Jenjira Srisa-ard

Personal information
- Nickname: Joy
- Nationality: Thai
- Born: 16 April 1995 (age 31) Bangkok, Thailand

Sport
- Sport: Swimming
- Strokes: Freestyle, Butterfly and Breaststroke

Medal record
Women's swimming
Representing Thailand
Asian Indoor and Martial Arts Games
| Gold medal – first place | 2013 Incheon | 50 m freestyle |
| Gold medal – first place | 2013 Incheon | 4 × 50 m freestyle relay |
| Gold medal – first place | 2017 Ashgabat | 50 m freestyle |
| Gold medal – first place | 2017 Ashgabat | 50 m butterfly |
| Silver medal – second place | 2013 Incheon | 4 × 100 m freestyle relay |
| Silver medal – second place | 2017 Ashgabat | 50 m breaststroke |
| Silver medal – second place | 2017 Ashgabat | 4 × 50 m medley relay |
| Bronze medal – third place | 2017 Ashgabat | 4 × 50 m freestyle relay |
| Bronze medal – third place | 2017 Ashgabat | 4 × 100 m freestyle relay |
| Bronze medal – third place | 2017 Ashgabat | 4 × 100 m medley relay |
Southeast Asian Games
| Gold medal – first place | 2021 Vietnam | 50 m butterfly |
| Gold medal – first place | 2021 Vietnam | 50 m freestyle |
| Gold medal – first place | 2023 Cambodia | 50 m breaststroke |
| Gold medal – first place | 2023 Cambodia | 50 m butterfly |
| Silver medal – second place | 2017 Kuala Lumpur | 50 m butterfly |
| Silver medal – second place | 2017 Kuala Lumpur | 4×100 m freestyle |
| Silver medal – second place | 2019 Philippines | 50 m freestyle |
| Silver medal – second place | 2019 Philippines | 50 m breaststroke |
| Silver medal – second place | 2019 Philippines | 50 m butterfly |
| Silver medal – second place | 2021 Vietnam | 50 m breaststroke |
| Silver medal – second place | 2021 Vietnam | 100 m freestyle |
| Silver medal – second place | 2021 Vietnam | 4×100 m freestyle |
| Silver medal – second place | 2025 Thailand | 50 m breaststroke |
| Bronze medal – third place | 2017 Kuala Lumpur | 50 m freestyle |
| Bronze medal – third place | 2019 Philippines | 4×100 m freestyle |
| Bronze medal – third place | 2023 Cambodia | 4×100 m freestyle |
| Bronze medal – third place | 2023 Cambodia | 4×100 m medley relay |
| Bronze medal – third place | 2023 Cambodia | 50 m freestyle |
| Bronze medal – third place | 2025 Thailand | 50 m butterfly |
ASEAN University Games
| Gold medal – first place | 2016 Singapore | 50 m butterfly |
| Silver medal – second place | 2016 Singapore | 50 m freestyle |
| Silver medal – second place | 2016 Singapore | 50 m breaststroke |

= Jenjira Srisa-ard =

Thai swimmer (born 1995)

Jenjira Srisaard (เจนจิรา ศรีสอาด; born 16 April 1995) is a Thai swimmer.

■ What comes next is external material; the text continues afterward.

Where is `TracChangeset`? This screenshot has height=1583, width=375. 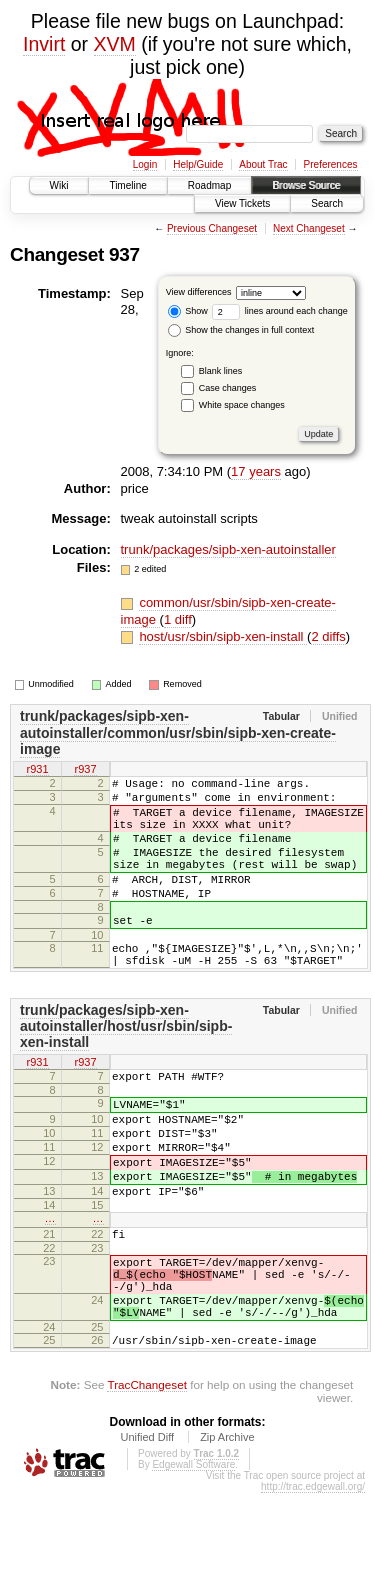
TracChangeset is located at coordinates (146, 1474).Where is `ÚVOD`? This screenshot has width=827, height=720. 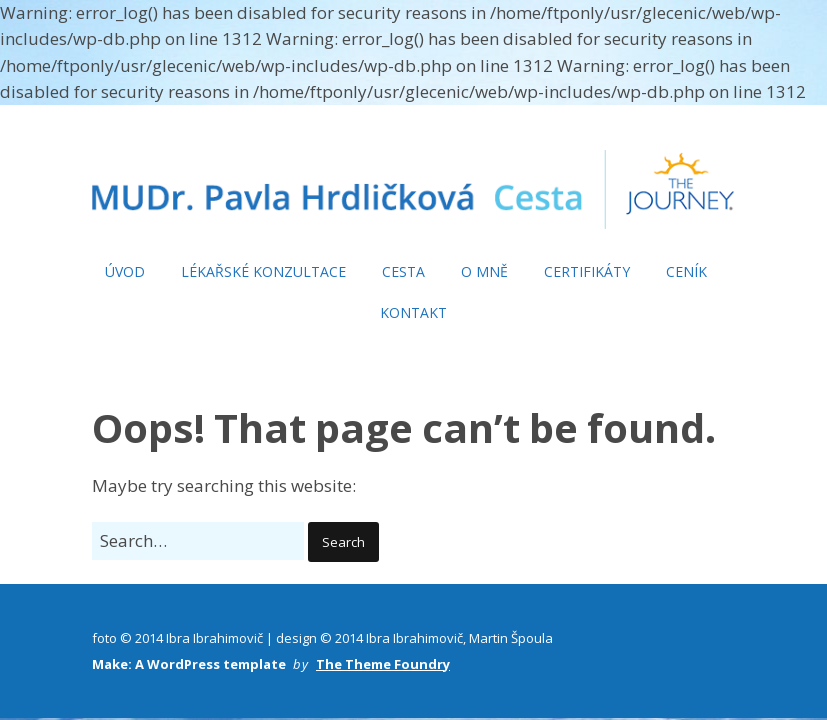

She competed in the women's 50 metre butterfly and women's 50 metre freestyle events at the 2012 FINA World Swimming Championships (25 m) held in Istanbul, Turkey. The following year, she competed in competed in short course swimming at the 2013 Asian Indoor and Martial Arts Games held in Incheon, South Korea. She also competed at the 2013 Southeast Asian Games held in Naypyidaw, Myanmar.

In 2017, she won two gold medals, two silver medals and three bronze medals in short course swimming at the 2017 Asian Indoor and Martial Arts Games held in Ashgabat, Turkmenistan. In 2018, she competed in swimming at the 2018 Asian Games held in Jakarta, Indonesia.

In 2019, she represented Thailand at the 2019 World Aquatics Championships held in Gwangju, South Korea. She competed in the women's 50 metre butterfly and women's 50 metre breaststroke events and in both events she did not advance to compete in the semi-finals.

In 2021, she represented Thailand at the 2020 Tokyo Olympic Games held in Tokyo, Japan. She competed in Women's 100 metre Freestyle and Women's 50 metre Freestyle events and in both events she did not advance to compete in the semi-finals.

She competed in the women's 4 × 100 metre freestyle relay at the 2022 World Aquatics Championships held in Budapest, Hungary.